We read with interest the articles by Arena et al.1 and Sagir et al.,2 and the editorial by Cobbold and Taylor-Robinson3, pertaining to transient elastography (TE) and acute viral hepatitis (AVH) or acute liver damage (ALD). The study by Sagir et al. supports that TE is unreliable for the detection of cirrhosis in patients with ALD, and the study by Arena et al. supports that AVH increases liver stiffness values (LSVs) measured by TE. However, the LSVs found after the resolution of ALD correspond well to the histological degree of fibrosis2 and decrease with catabasis of aminotransferases.1
We agree with the observations of these investigators that AVH and ALD increase the LSVs (our unpublished data) and that liver stiffness measurements (LSMs) do not represent a reliable instrument to detect the presence of advanced fibrosis and cirrhosis in patients presenting concomitantly with a clinical picture of acute hepatitis and/or ALD. Coco et al.4 also previously noted increases in LSVs in patients with alanine aminotransferase flares whereas, during hepatitis exacerbations and in acute hepatitis, LSM values increased above the cutoff for significant fibrosis (≥F2).
TE seems to detect particular hepatic pathology other than fibrosis, and there is no clear explanation for this, although properties of the underlying histopathology have been recruited in an attempt to provide explanation.5–7
From our experience in using the FibroScan test in assessing chronic and acute hepatic liver disease in immunocompetent or immunosuppressed, monoinfected, dual-infected, and HIV-coinfected patients, we have come to deepen our understanding of the apparatus and its properties as used in clinical practice, and propose ways to take advantage of the properties of TE in the evaluation of these disease states, in order to use this technology efficiently.

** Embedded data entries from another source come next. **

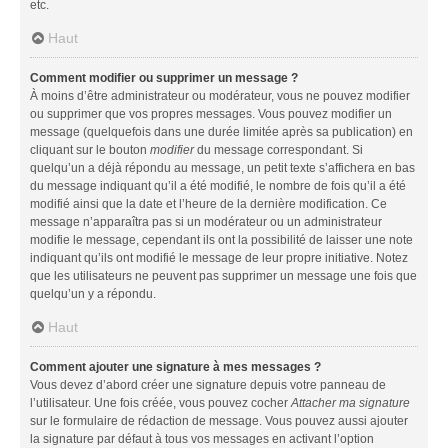
etc.
Haut
Comment modifier ou supprimer un message ?
À moins d’être administrateur ou modérateur, vous ne pouvez modifier
ou supprimer que vos propres messages. Vous pouvez modifier un
message (quelquefois dans une durée limitée après sa publication) en
cliquant sur le bouton
modifier
du message correspondant. Si
quelqu’un a déjà répondu au message, un petit texte s’affichera en bas
du message indiquant qu’il a été modifié, le nombre de fois qu’il a été
modifié ainsi que la date et l’heure de la dernière modification. Ce
message n’apparaîtra pas si un modérateur ou un administrateur
modifie le message, cependant ils ont la possibilité de laisser une note
indiquant qu’ils ont modifié le message de leur propre initiative. Notez
que les utilisateurs ne peuvent pas supprimer un message une fois que
quelqu’un y a répondu.
Haut
Comment ajouter une signature à mes messages ?
Vous devez d’abord créer une signature depuis votre panneau de
l’utilisateur. Une fois créée, vous pouvez cocher
Attacher ma signature
sur le formulaire de rédaction de message. Vous pouvez aussi ajouter
la signature par défaut à tous vos messages en activant l’option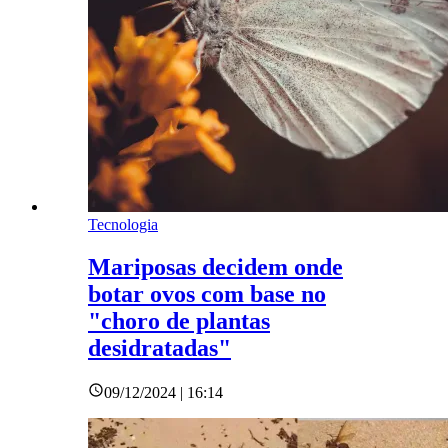
Tecnologia
Mariposas decidem onde
botar ovos com base no
"choro de plantas
desidratadas"
09/12/2024 | 16:14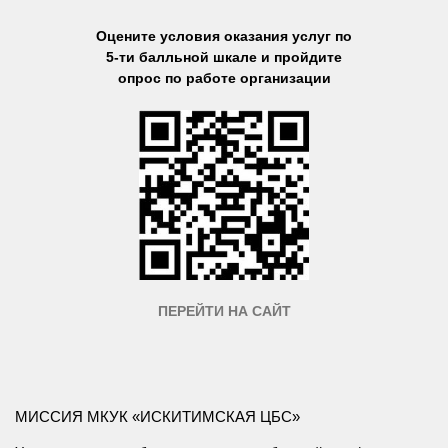
Оцените условия оказания услуг по
5-ти балльной шкале и пройдите
опрос по работе организации
ПЕРЕЙТИ НА САЙТ
МИССИЯ МКУК «ИСКИТИМСКАЯ ЦБС»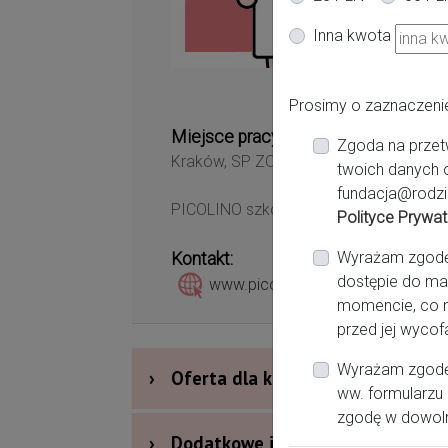
Kr
Inna kwota
Prosimy o zaznaczeni
Miejsce pracy:
Zgoda na przet
Kraków, SP ZOZ Szpital Uniwersytecki
twoich danych 
fundacja@rodzi
PICOLINO szkoła rodzenia
Polityce Prywat
Wyrażam zgodę n
Kontakt:
dostępie do ma
www.picolino.pl
883608832
momencie, co n
przed jej wycof
Wyrażam zgodę 
›
Oferta dla kobiet
ww. formularzu 
zgodę w dowol
›
Dodatkowe informacje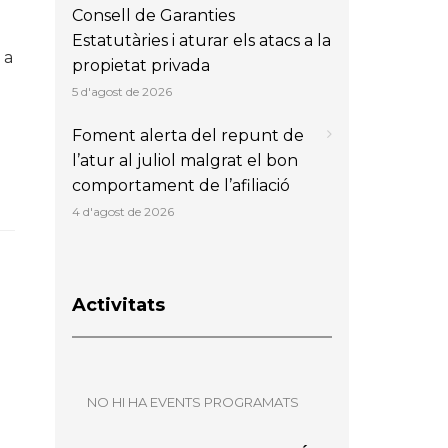
Consell de Garanties
Estatutàries i aturar els atacs a la
 a
propietat privada
5 d'agost de 2026
Foment alerta del repunt de
l’atur al juliol malgrat el bon
comportament de l’afiliació
4 d'agost de 2026
Activitats
NO HI HA EVENTS PROGRAMATS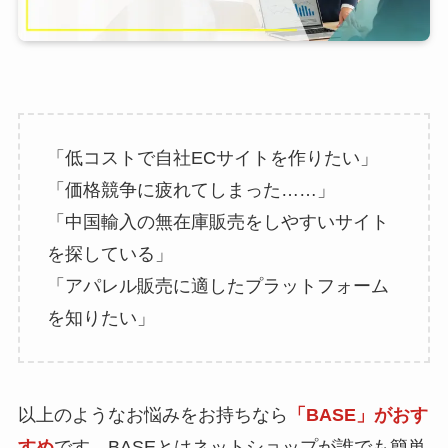
「低コストで自社ECサイトを作りたい」
「価格競争に疲れてしまった……」
「中国輸入の無在庫販売をしやすいサイト
を探している」
「アパレル販売に適したプラットフォーム
を知りたい」
以上のようなお悩みをお持ちなら
「BASE」がおす
すめ
です。BASEとはネットショップが誰でも簡単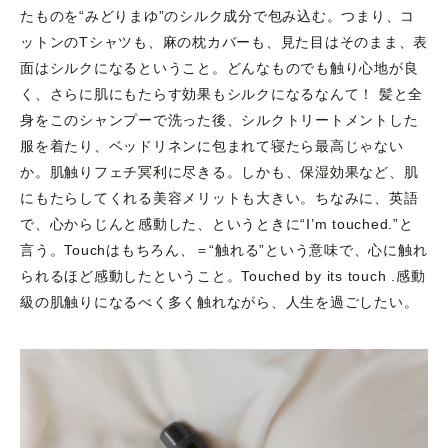
たものを“みどりまゆ”のシルク成分で包み込む。つまり、コ
ットンのTシャツも、麻の枕カバーも、見た目はそのまま、表
面はシルクになるということ。どんなものでも触り心地が良
く、さらに肌にもたらす効果もシルクになるなんて！ 髪と全
身をこのシャンプーで洗った後、シルクトリートメントした
服を着たり、ベッドリネンに包まれて寝たら最高じゃない
か。肌触りフェチ冥利に尽きる。しかも、保湿効果など、肌
にもたらしてくれる美容メリットも大きい。ちなみに、英語
で、心からじんと感動した、というときに“I’m touched.”と
言う。Touchはもちろん、＝“触れる”という意味で、心に触れ
られるほど感動したということ。Touched by its touch .感動
級の肌触りになるべく多く触れながら、人生を過ごしたい。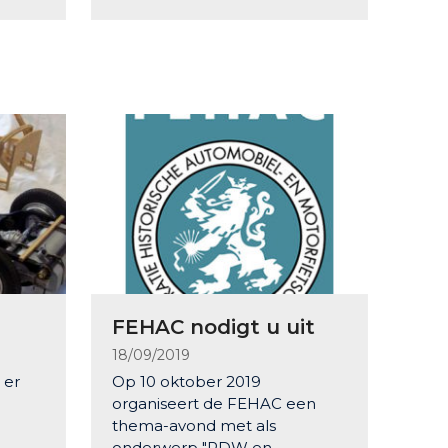
FEHAC nodigt u uit
18/09/2019
 er
Op 10 oktober 2019
organiseert de FEHAC een
thema-avond met als
t
onderwerp "RDW en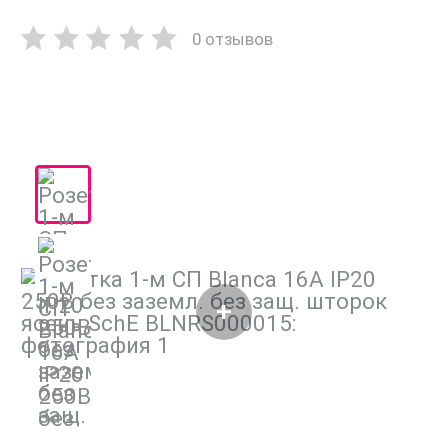
0 отзывов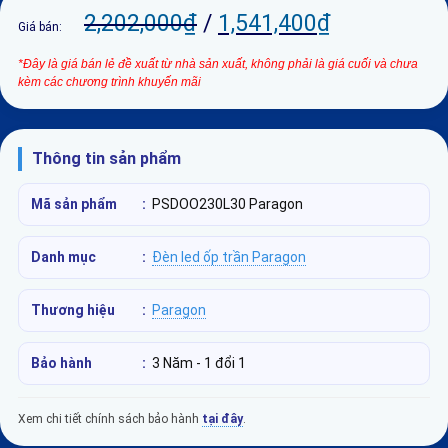
2,202,000
₫
/
1,541,400
₫
Giá bán:
*Đây là giá bán lẻ đề xuất từ nhà sản xuất, không phải là giá cuối và chưa
kèm các chương trình khuyến mãi
Thông tin sản phẩm
Mã sản phẩm
:
PSDOO230L30 Paragon
Danh mục
:
Đèn led ốp trần Paragon
Thương hiệu
:
Paragon
Bảo hành
:
3 Năm - 1 đổi 1
Xem chi tiết chính sách bảo hành
tại đây
.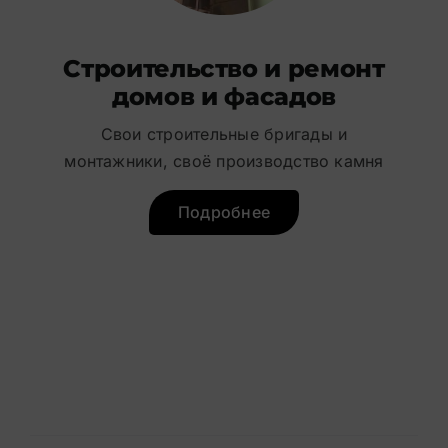
Строительство и ремонт
домов и фасадов
Свои строительные бригады и
монтажники, своё производство камня
Подробнее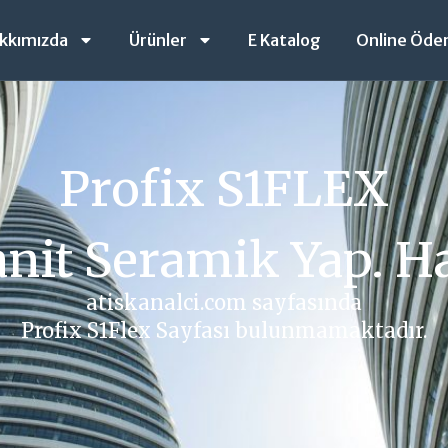
kkımızda
Ürünler
E Katalog
Online Öd
Profix S1FLEX
nit Seramik Yap. H
atiskanalci.com sayfasında
Profix S1Flex Sayfası bulunmamaktadır.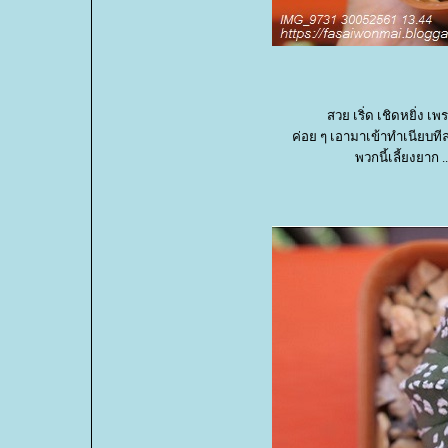
สวย เริ่ด เชิดหยิ่ง
ค่อย ๆ เอามาเข้าทำเนียบทีล
พวกนี้เลี้ยงยาก .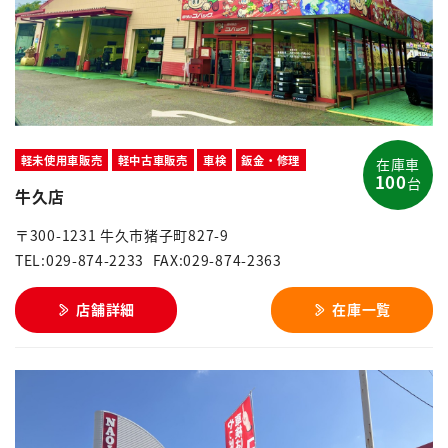
軽未使用車販売
軽中古車販売
車検
鈑金・修理
在庫車
100
台
牛久店
〒300-1231 牛久市猪子町827-9
TEL:029-874-2233
FAX:029-874-2363
店舗詳細
在庫一覧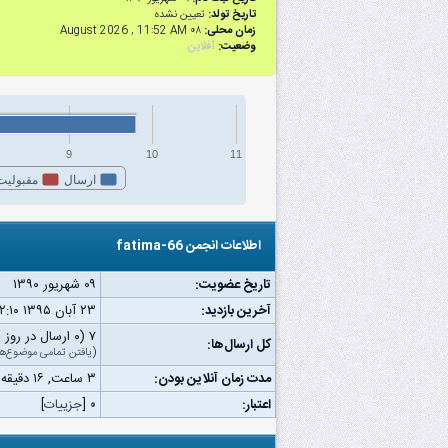
تاریخ تولد:
تعیین نشده
زمان محلی:
۰۸ August 2026 , 11:52 AM
وضعیت:
آفلاین
9
10
11
ارسال
مقبولیت
اطلاعات انجمن fatima-66
تاریخ عضویت:
۰۹ شهریور ۱۳۹۰
آخرین بازدید:
۲۳ آبان ۱۳۹۵ ۰۲:۱۰ ب.ظ
۷ (۰ ارسال در روز | ۰ درصد از کل ارسال‌ها)
کل ارسال‌ها:
(
یافتن تمامی موضوع‌ها
مدت زمان آنلاین بودن:
۳ ساعت, ۱۶ دقیقه, ۳۷ ثانیه
اعتبار:
۰
[
جزییات
]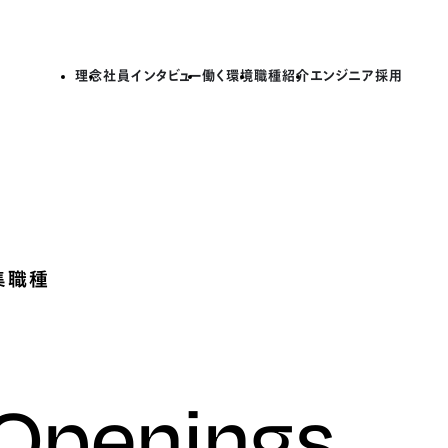
理念
社員インタビュー
働く環境
職種紹介
エンジニア採用
集職種
 Openings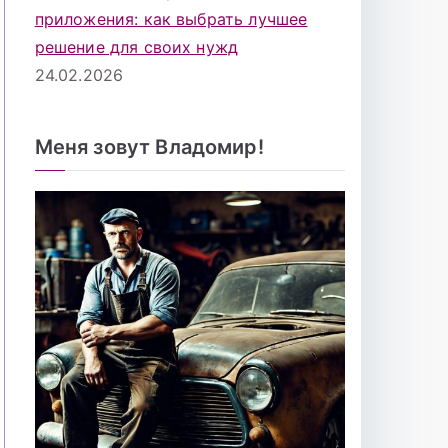
приложения: как выбрать лучшее
решение для своих нужд
24.02.2026
Меня зовут Владомир!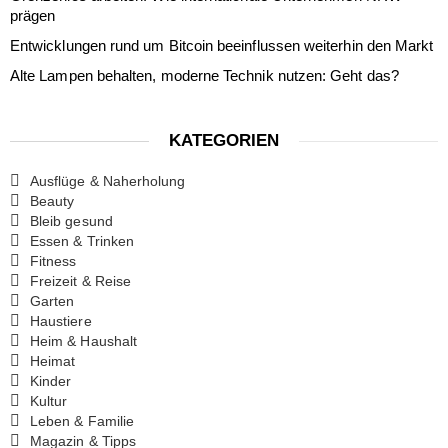
prägen
Entwicklungen rund um Bitcoin beeinflussen weiterhin den Markt
Alte Lampen behalten, moderne Technik nutzen: Geht das?
KATEGORIEN
Ausflüge & Naherholung
Beauty
Bleib gesund
Essen & Trinken
Fitness
Freizeit & Reise
Garten
Haustiere
Heim & Haushalt
Heimat
Kinder
Kultur
Leben & Familie
Magazin & Tipps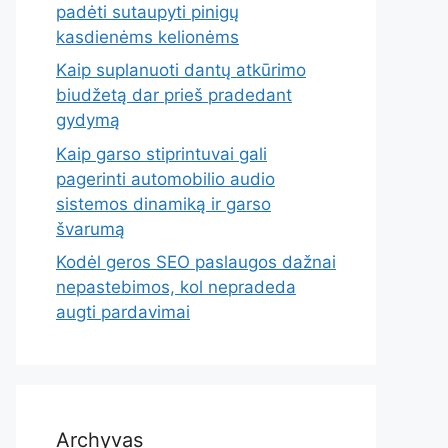
padėti sutaupyti pinigų
kasdienėms kelionėms
Kaip suplanuoti dantų atkūrimo
biudžetą dar prieš pradedant
gydymą
Kaip garso stiprintuvai gali
pagerinti automobilio audio
sistemos dinamiką ir garso
švarumą
Kodėl geros SEO paslaugos dažnai
nepastebimos, kol nepradeda
augti pardavimai
Archyvas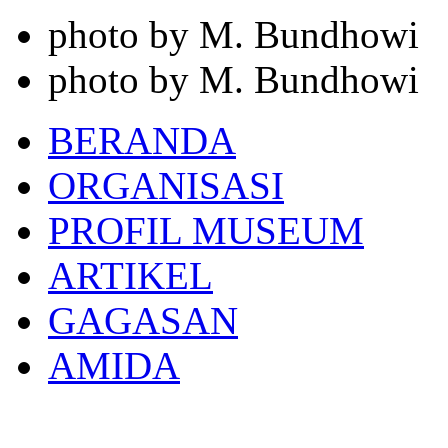
photo by M. Bundhowi
photo by M. Bundhowi
BERANDA
ORGANISASI
PROFIL MUSEUM
ARTIKEL
GAGASAN
AMIDA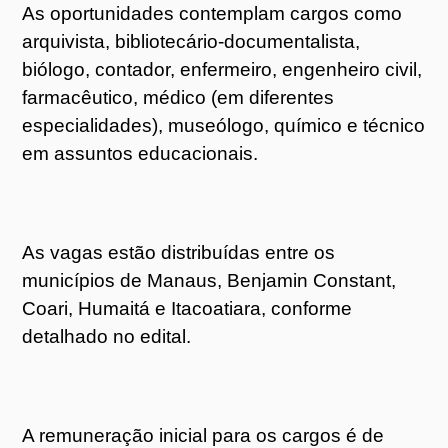
As oportunidades contemplam cargos como
arquivista, bibliotecário-documentalista,
biólogo, contador, enfermeiro, engenheiro civil,
farmacêutico, médico (em diferentes
especialidades), museólogo, químico e técnico
em assuntos educacionais.
As vagas estão distribuídas entre os
municípios de Manaus, Benjamin Constant,
Coari, Humaitá e Itacoatiara, conforme
detalhado no edital.
A remuneração inicial para os cargos é de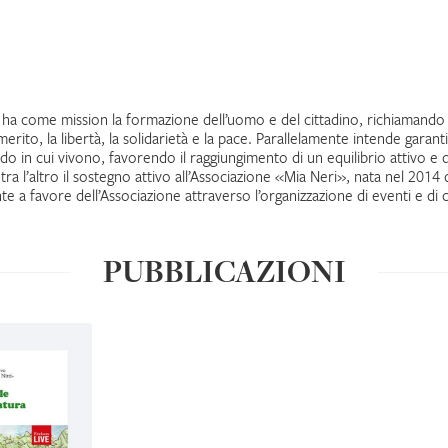
a ha come mission la formazione dell’uomo e del cittadino, richiamando i
l merito, la libertà, la solidarietà e la pace. Parallelamente intende garanti
ndo in cui vivono, favorendo il raggiungimento di un equilibrio attivo e 
ile tra l’altro il sostegno attivo all’Associazione «Mia Neri», nata nel 2
te a favore dell’Associazione attraverso l’organizzazione di eventi e di c
PUBBLICAZIONI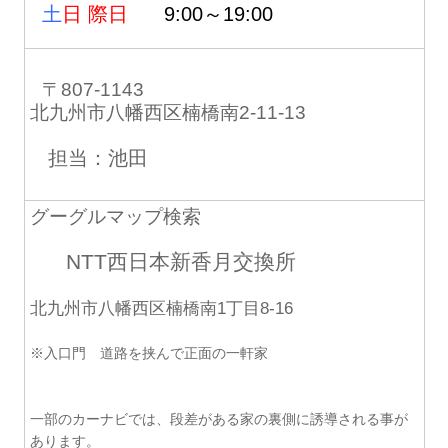
土
日 際日
9:00～19:00
〒807-1143
北九州市八幡西区楠橋南2-11-13
担当：池田
グーグルマップ検索
NTT西日本新香月交換所
北九州市八幡西区楠橋南1丁目8-16
※入口門 道路を挟んで正面の一軒家
一部のカーナビでは、段差がある家の裏側に誘導される事が
あります。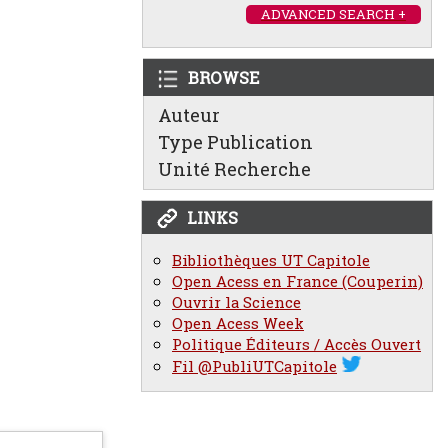
ADVANCED SEARCH +
BROWSE
Auteur
Type Publication
Unité Recherche
LINKS
Bibliothèques UT Capitole
Open Acess en France (Couperin)
Ouvrir la Science
Open Acess Week
Politique Éditeurs / Accès Ouvert
Fil @PubliUTCapitole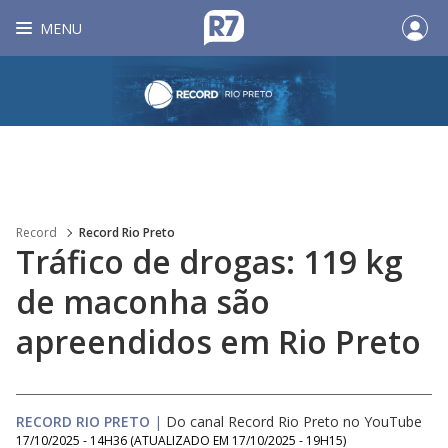
MENU
Record
Record Rio Preto
Tráfico de drogas: 119 kg
de maconha são
apreendidos em Rio Preto
RECORD RIO PRETO
|
Do canal Record Rio Preto no YouTube
17/10/2025 - 14H36
(ATUALIZADO EM
17/10/2025 - 19H15
)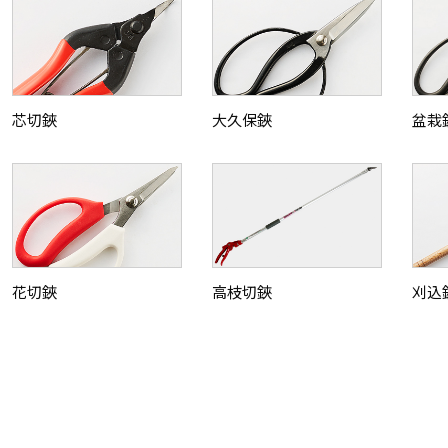
芯切鋏
大久保鋏
盆栽
花切鋏
高枝切鋏
刈込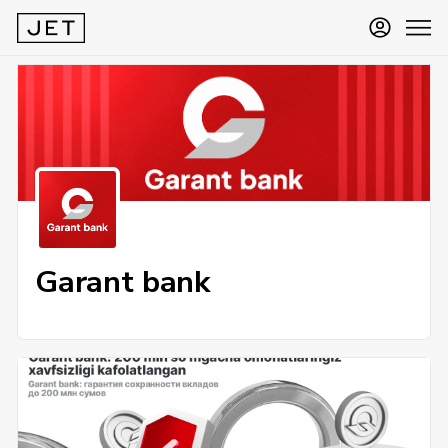
Garant bank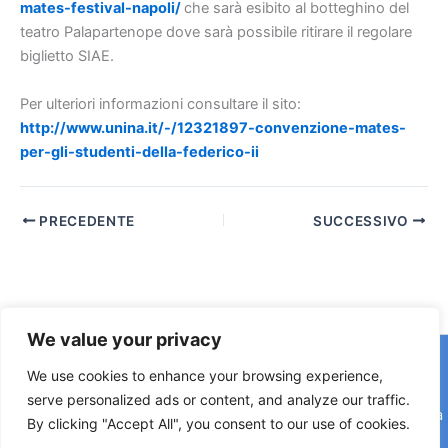
mates-festival-napoli/
che sarà esibito al botteghino del
teatro Palapartenope dove sarà possibile ritirare il regolare
biglietto SIAE.
Per ulteriori informazioni consultare il sito:
http://www.unina.it/-/12321897-convenzione-mates-
per-gli-studenti-della-federico-ii
PRECEDENTE
SUCCESSIVO
We value your privacy
Copyright © 2026 © F2 Radio Lab - Università degli Studi di
We use cookies to enhance your browsing experience,
Napoli Federico II è una testata registrata presso il Tribunale di
serve personalized ads or content, and analyze our traffic.
Napoli. Aut. n.58 30-06-2006 Licenza SIAE n. 508/I/639 Società
By clicking "Accept All", you consent to our use of cookies.
Consortile Fonografici per azioni SCF 84/06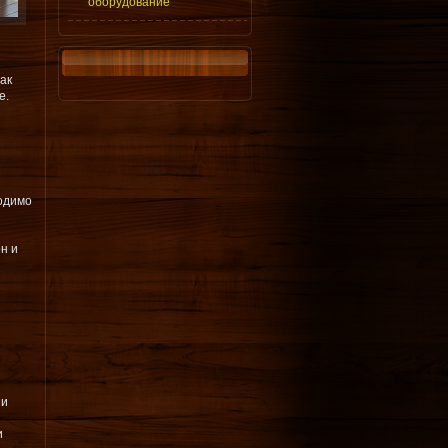
оборудование
ак
е.
одимо
н и
 и
и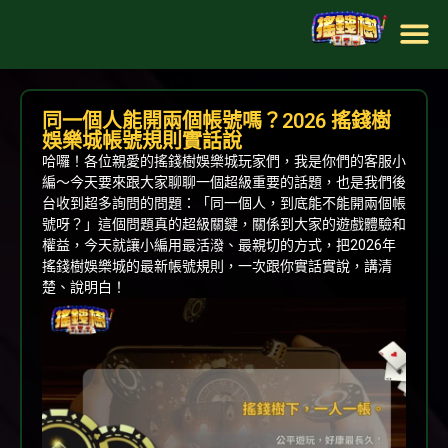
關於搖錢樹
樂透彩球
電子遊戲
體育投注
真人百家樂
優惠消息
最新文章
同一個人能開兩個帳號嗎？2026 搖錢樹
娛樂城帳號規則實話說
哈囉！各位親愛的搖錢樹娛樂城玩家們，我是你們的客服小
編～今天要來跟大家聊聊一個超級重要的話題，也是我們後
台收到超多詢問的問題：「同一個人，到底能不能開兩個帳
號呀？」這個問題真的超級關鍵，關係到大家的遊戲體驗和
權益，今天就讓小編用最活潑、最親切的方式，把2026年
搖錢樹娛樂城的最新帳號規則，一次跟你實話實說，講清
楚、說明白！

Physicians do not rely on TE to diagnose ALD or hepatitis but can nevertheless use it along with, and even in parallel with, the traditional diagnostic tests, as an adjunct tool in assessing previously well patients with clinical features of acute hepatopathy, toward establishing the diagnosis and follow-up. A high LSV offers a baseline, so that reassessments on follow-up can indicate the disease evolution pattern, characterized by a worsening in the case of fulminant hepatitis or an improvement once in remission. Serial assessments by LSM can provide valuable information and follow-up on the efficacy of implemented therapy, whether it is supportive or specific as in antiviral treatment in chronic hepatitis B or C and in selected cases in acute/fulminant hepatitis B8 or C9, but also as a follow-up in recurrent HCV after orthotopic liver transplantation.10 TE can provide information on the demarcation of the end of the acute phase (where LSV returns to normal [<F2]); when a reduced but still high LSV that is compatible with significant fibrosis (≥F2) is obtained, this can indicate dual-infection/hepatopathy with a corresponding degree of fibrosis. Periodical long-term follow-up by TE can diagnose flare recurrence and/or fibrosis stage progression.
In conclusion, TE can still be used prudently to augment clinical evaluation and follow-up both in the setting of acute and chronic hepatopathy, provided that a clinico-laboratory diagnosis is made of the underlying condition according to standard medical practice.